Brief: Copy each line below that includes "agree".

Exercise input:
▼

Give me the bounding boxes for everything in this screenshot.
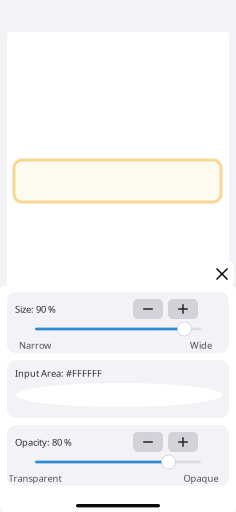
staticText: Transparent — [8, 472, 62, 484]
staticText: Opaque — [184, 472, 218, 484]
button[interactable]: Decrease — [133, 432, 163, 452]
staticText: Opacity: 80 % — [15, 436, 72, 448]
button[interactable]: Close — [210, 262, 234, 286]
staticText: Size: 90 % — [15, 303, 56, 315]
staticText: Input Area: #FFFFFF — [15, 367, 102, 379]
staticText: Wide — [190, 339, 212, 351]
staticText: Narrow — [19, 339, 51, 351]
button[interactable]: Increase — [168, 299, 198, 319]
button[interactable]: Decrease — [133, 299, 163, 319]
button[interactable]: Increase — [168, 432, 198, 452]
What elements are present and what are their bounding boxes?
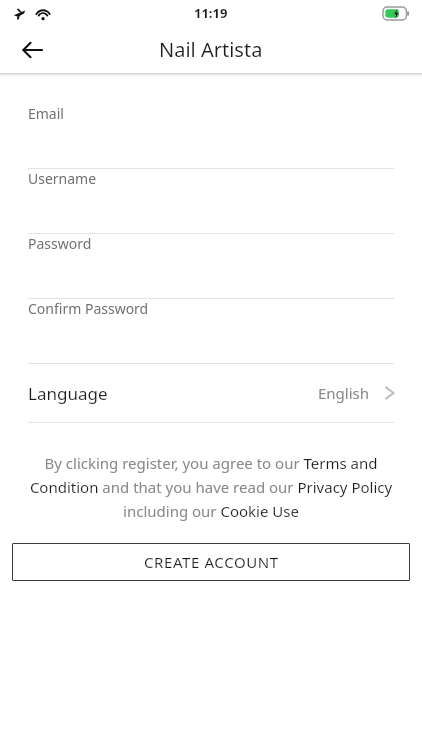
staticText: English [318,383,370,403]
staticText: CREATE ACCOUNT [144,552,279,572]
button[interactable]: CREATE ACCOUNT [12,543,410,581]
button[interactable]: Confirm Password [0,299,422,364]
staticText: 11:19 [194,4,228,22]
staticText: Language [28,382,108,405]
staticText: Email [28,104,64,123]
staticText: Nail Artista [159,36,263,63]
button[interactable]: Password [0,234,422,299]
staticText: Confirm Password [28,299,149,318]
button[interactable]: By clicking register, you agree to our T… [22,453,400,521]
button[interactable]: Language [0,364,422,422]
staticText: By clicking register, you agree to our T… [22,453,400,521]
button[interactable]: Back [8,26,56,73]
staticText: Password [28,234,92,253]
staticText: Username [28,169,97,188]
button[interactable]: Username [0,169,422,234]
button[interactable]: Email [0,104,422,169]
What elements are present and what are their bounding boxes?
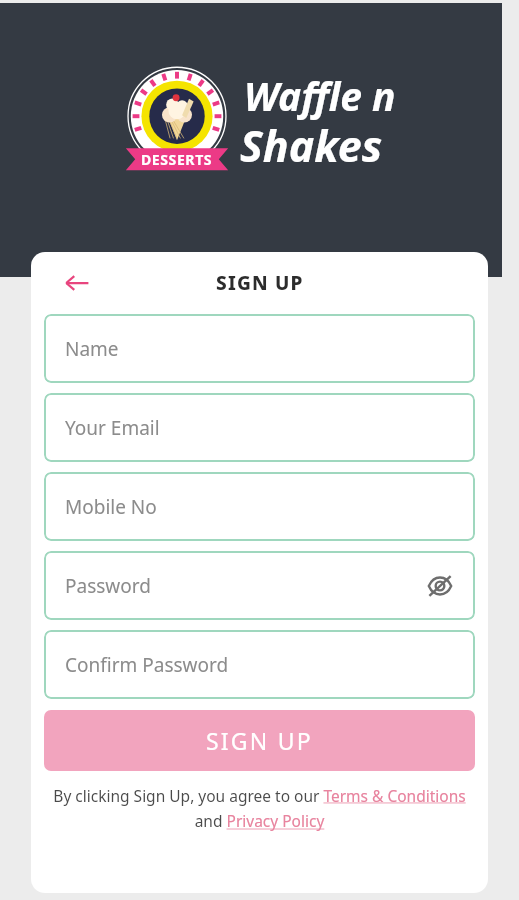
staticText: Password	[65, 573, 151, 599]
staticText: SIGN UP	[206, 725, 313, 756]
button[interactable]: Mobile No	[44, 472, 475, 541]
staticText: Shakes	[240, 116, 383, 175]
staticText: Waffle n	[244, 69, 396, 122]
staticText: Confirm Password	[65, 652, 229, 678]
staticText: Your Email	[65, 415, 160, 441]
button[interactable]: By clicking Sign Up, you agree to our Te…	[48, 785, 471, 832]
button[interactable]: Back	[57, 263, 97, 303]
staticText: SIGN UP	[216, 270, 304, 296]
button[interactable]: Toggle password visibility	[423, 569, 457, 603]
button[interactable]: Confirm Password	[44, 630, 475, 699]
staticText: DESSERTS	[141, 150, 213, 169]
staticText: Mobile No	[65, 494, 157, 520]
button[interactable]: Name	[44, 314, 475, 383]
button[interactable]: SIGN UP	[44, 710, 475, 771]
button[interactable]: Password	[44, 551, 475, 620]
staticText: Name	[65, 336, 119, 362]
button[interactable]: Your Email	[44, 393, 475, 462]
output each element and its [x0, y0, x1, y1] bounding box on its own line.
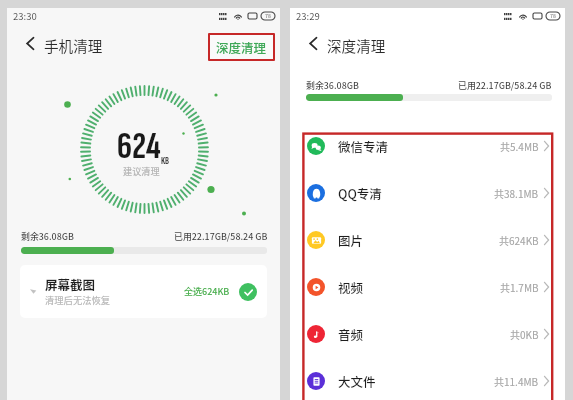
button[interactable]: 屏幕截图 — [20, 265, 267, 318]
staticText: 剩余36.08GB — [306, 79, 359, 92]
staticText: 图片 — [338, 231, 364, 249]
staticText: 78 — [265, 12, 271, 20]
staticText: 手机清理 — [44, 35, 103, 56]
button[interactable]: 微信专清 — [307, 122, 549, 169]
button[interactable]: 深度清理 — [208, 33, 275, 61]
staticText: 建议清理 — [123, 164, 160, 177]
staticText: QQ专清 — [338, 184, 382, 202]
button[interactable]: 音频 — [307, 310, 549, 357]
staticText: KB — [161, 155, 170, 167]
staticText: 全选624KB — [184, 285, 230, 298]
staticText: 共624KB — [499, 233, 539, 247]
staticText: 屏幕截图 — [45, 275, 96, 293]
button[interactable]: 图片 — [307, 216, 549, 263]
button[interactable]: Back — [21, 34, 39, 52]
staticText: 共5.4MB — [500, 139, 539, 153]
staticText: 微信专清 — [338, 137, 389, 155]
button[interactable]: Back — [304, 34, 322, 52]
staticText: 已用22.17GB/58.24 GB — [174, 230, 268, 243]
staticText: 共11.4MB — [494, 374, 539, 388]
staticText: 剩余36.08GB — [21, 230, 74, 243]
staticText: 大文件 — [338, 372, 376, 390]
staticText: 已用22.17GB/58.24 GB — [458, 79, 552, 92]
staticText: 78 — [550, 12, 556, 20]
staticText: 共38.1MB — [494, 186, 539, 200]
staticText: 共0KB — [510, 327, 539, 341]
button[interactable]: QQ专清 — [307, 169, 549, 216]
button[interactable]: 大文件 — [307, 357, 549, 400]
button[interactable]: 视频 — [307, 263, 549, 310]
staticText: 视频 — [338, 278, 364, 296]
staticText: 624 — [117, 124, 161, 170]
staticText: 音频 — [338, 325, 364, 343]
staticText: 清理后无法恢复 — [45, 293, 111, 306]
staticText: 深度清理 — [327, 35, 386, 56]
staticText: 23:29 — [296, 9, 320, 23]
staticText: 23:30 — [13, 9, 37, 23]
staticText: 深度清理 — [216, 38, 267, 56]
staticText: 共1.7MB — [500, 280, 539, 294]
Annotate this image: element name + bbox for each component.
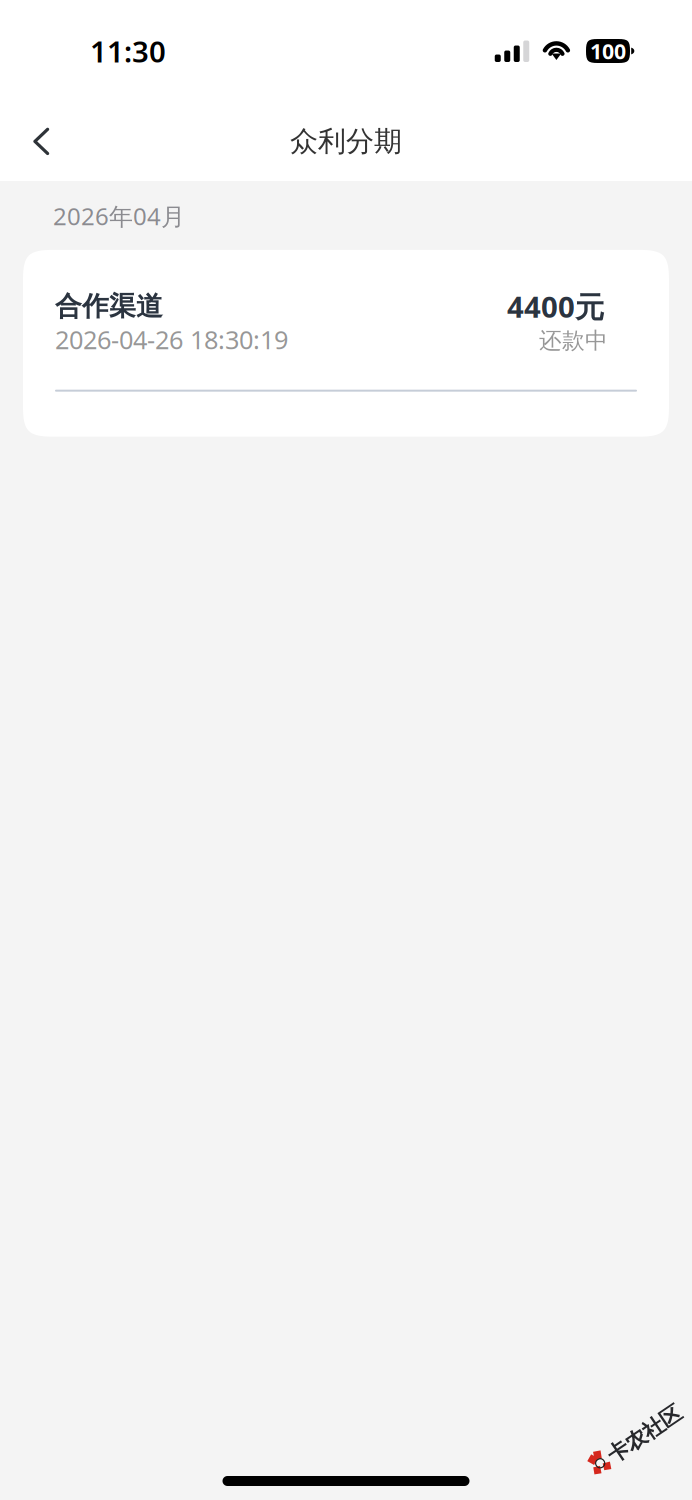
staticText: 卡农社区 bbox=[603, 1427, 687, 1453]
button[interactable]: 合作渠道 bbox=[23, 250, 669, 437]
staticText: 100 bbox=[590, 37, 626, 65]
staticText: 众利分期 bbox=[290, 124, 402, 159]
staticText: 11:30 bbox=[90, 32, 166, 70]
button[interactable]: 返回 bbox=[10, 110, 72, 172]
staticText: 还款中 bbox=[539, 327, 608, 355]
staticText: 2026年04月 bbox=[53, 200, 185, 232]
staticText: 合作渠道 bbox=[55, 290, 163, 323]
staticText: 4400元 bbox=[507, 287, 604, 326]
staticText: 2026-04-26 18:30:19 bbox=[55, 323, 288, 356]
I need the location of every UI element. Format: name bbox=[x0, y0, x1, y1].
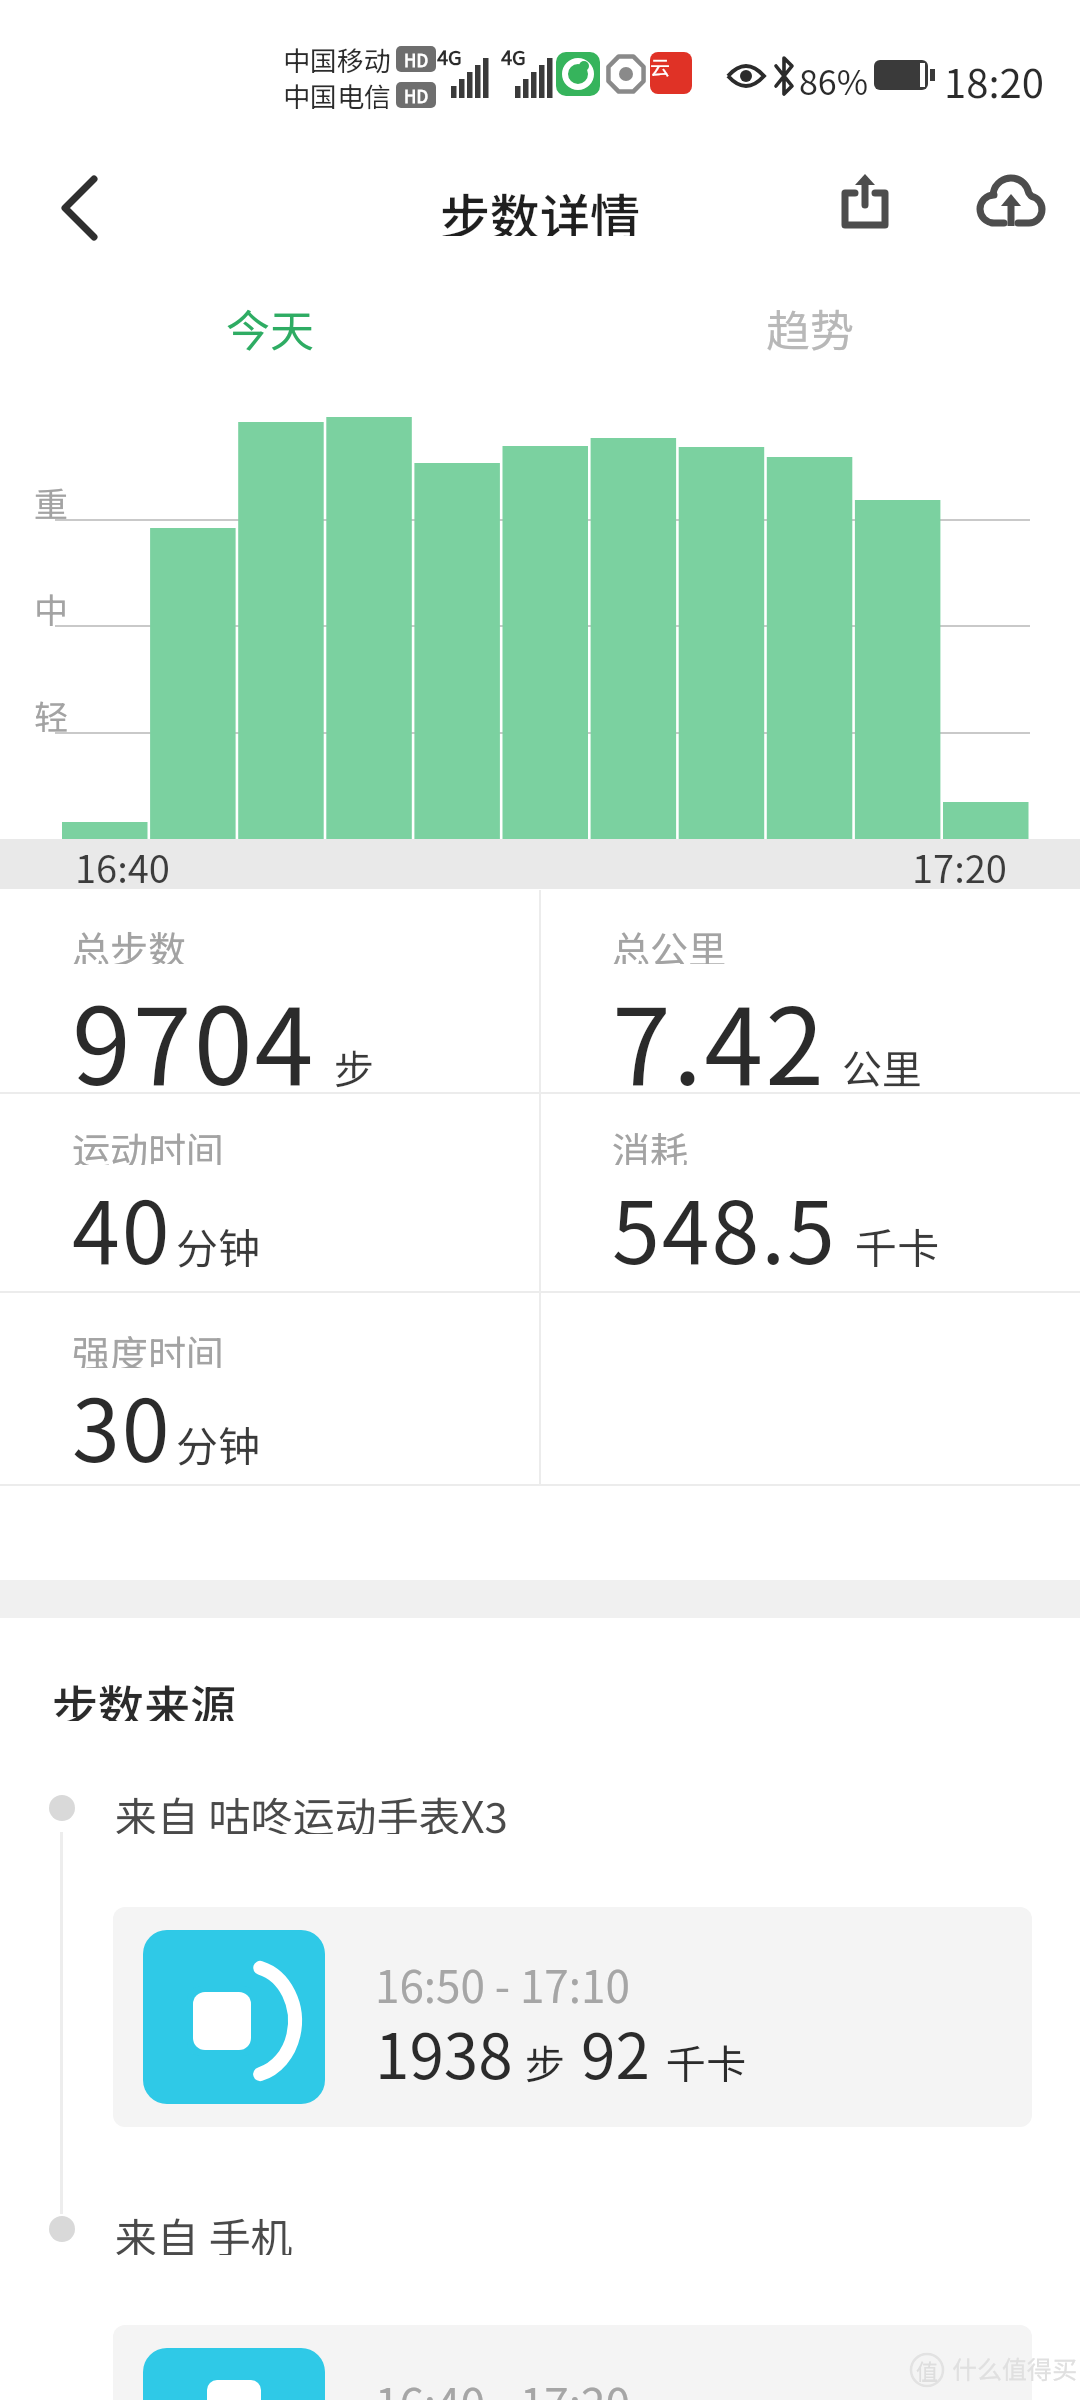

▲

Result:
button[interactable]: By clicking register, you agree to our T… [22,453,400,521]
staticText: By clicking register, you agree to our T… [22,453,400,521]
button[interactable]: By clicking Sign Up, you agree to our Te…	[48, 785, 471, 832]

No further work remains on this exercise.